→ **Input**:
---
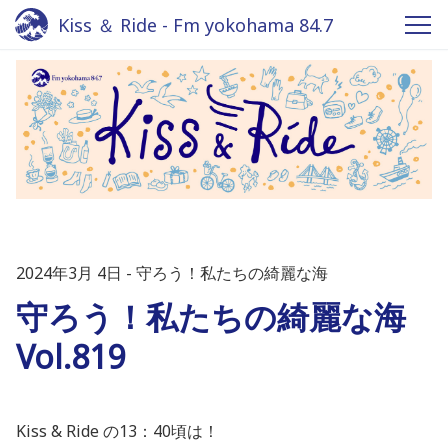
Kiss ＆ Ride - Fm yokohama 84.7
2024年3月 4日
守ろう！私たちの綺麗な海
守ろう！私たちの綺麗な海
Vol.819
Kiss & Ride の13：40頃は！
---
→ **The task**: Among the records, find every line holding the word "Ride" and copy it.

→ **Response for this exercise**:
Kiss ＆ Ride - Fm yokohama 84.7
Kiss & Ride の13：40頃は！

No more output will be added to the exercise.